What you are asked to do - Take the lines from the head of the listing through the one bearing "By our friends at" and copy them exactly, leaving every picture out.

Available data -
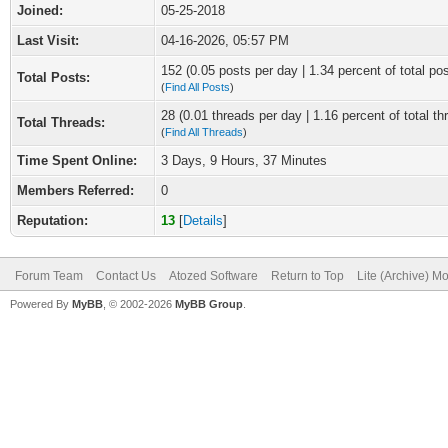
Joined:
05-25-2018
Last Visit:
04-16-2026, 05:57 PM
152 (0.05 posts per day | 1.34 percent of total po
Total Posts:
(
Find All Posts
)
28 (0.01 threads per day | 1.16 percent of total th
Total Threads:
(
Find All Threads
)
Time Spent Online:
3 Days, 9 Hours, 37 Minutes
Members Referred:
0
Reputation:
13
[
Details
]
Forum Team
Contact Us
Atozed Software
Return to Top
Lite (Archive) M
Powered By
MyBB
, © 2002-2026
MyBB Group
.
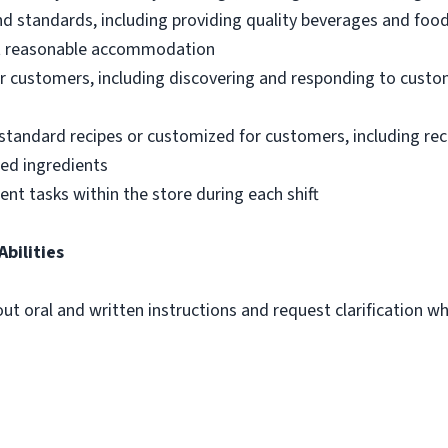
nd standards, including providing quality beverages and foo
out reasonable accommodation
 customers, including discovering and responding to custo
standard recipes or customized for customers, including re
ted ingredients
ent tasks within the store during each shift
Abilities
out oral and written instructions and request clarification 
m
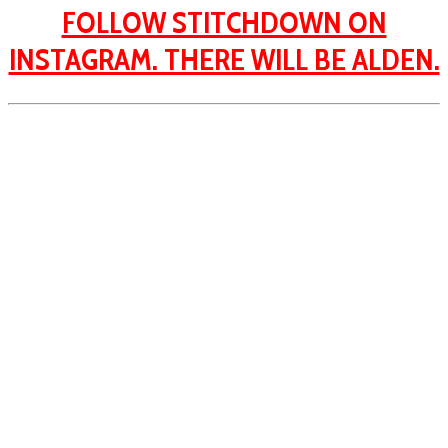
FOLLOW STITCHDOWN ON
INSTAGRAM. THERE WILL BE ALDEN.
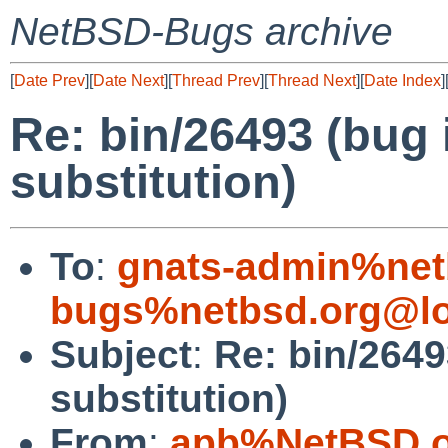
NetBSD-Bugs archive
[
Date Prev
][
Date Next
][
Thread Prev
][
Thread Next
][
Date Index
]
Re: bin/26493 (bug
substitution)
To
:
gnats-admin%net
bugs%netbsd.org@lo
Subject
:
Re: bin/264
substitution)
From
:
apb%NetBSD.o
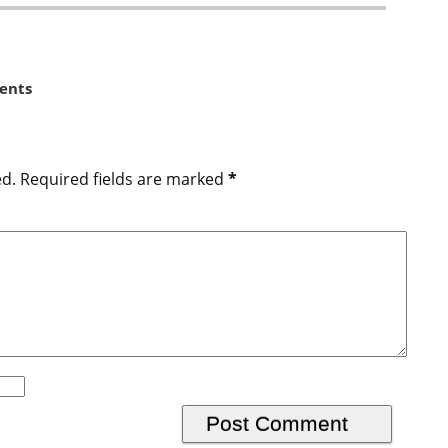
ents
ed.
Required fields are marked
*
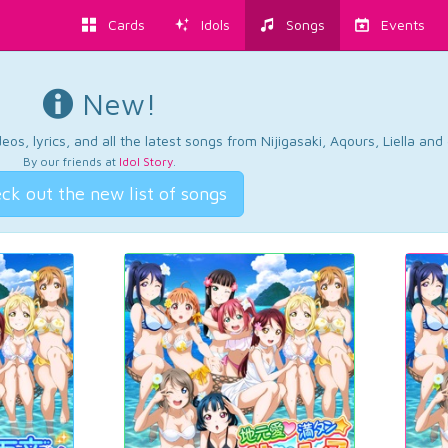
Cards
Idols
Songs
Events
New!
os, lyrics, and all the latest songs from Nijigasaki, Aqours, Liella an
By our friends at
Idol Story
.
ck out the new list of songs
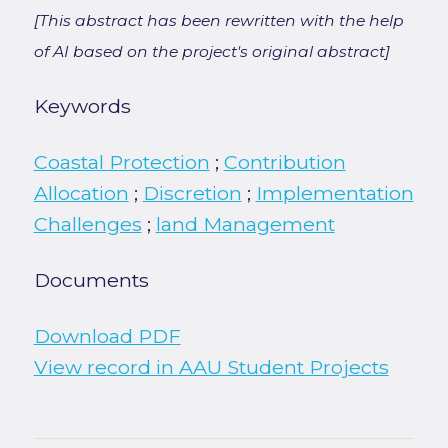
[This abstract has been rewritten with the help
of AI based on the project's original abstract]
Keywords
Coastal Protection
;
Contribution
Allocation
;
Discretion
;
Implementation
Challenges
;
land Management
Documents
Download PDF
View record in AAU Student Projects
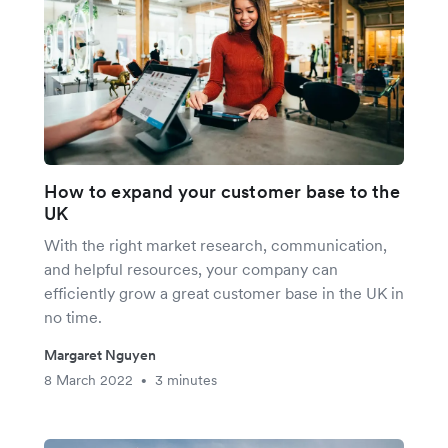
How to expand your customer base to the
UK
With the right market research, communication,
and helpful resources, your company can
efficiently grow a great customer base in the UK in
no time.
Margaret Nguyen
8 March 2022
3 minutes
•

Solution to the exercise -
Joined:
05-25-2018
Last Visit:
04-16-2026, 05:57 PM
152 (0.05 posts per day | 1.34 percent of total po
Total Posts:
(
Find All Posts
)
28 (0.01 threads per day | 1.16 percent of total th
Total Threads:
(
Find All Threads
)
Time Spent Online:
3 Days, 9 Hours, 37 Minutes
Members Referred:
0
Reputation:
13
[
Details
]
Forum Team
Contact Us
Atozed Software
Return to Top
Lite (Archive) M
Powered By
MyBB
, © 2002-2026
MyBB Group
.
nd standards, including providing quality beverages and foo
out reasonable accommodation
 customers, including discovering and responding to custo
standard recipes or customized for customers, including re
ted ingredients
ent tasks within the store during each shift
Abilities
out oral and written instructions and request clarification 
m
FOLLOW STITCHDOWN ON
INSTAGRAM. THERE WILL BE ALDEN.
NetBSD-Bugs archive
[
Date Prev
][
Date Next
][
Thread Prev
][
Thread Next
][
Date Index
]
Re: bin/26493 (bug
substitution)
To
:
gnats-admin%net
bugs%netbsd.org@lo
Subject
:
Re: bin/264
substitution)
From
:
apb%NetBSD.o
ents
ed.
Required fields are marked
*
Cards
Idols
Songs
Events
New!
os, lyrics, and all the latest songs from Nijigasaki, Aqours, Liella an
By our friends at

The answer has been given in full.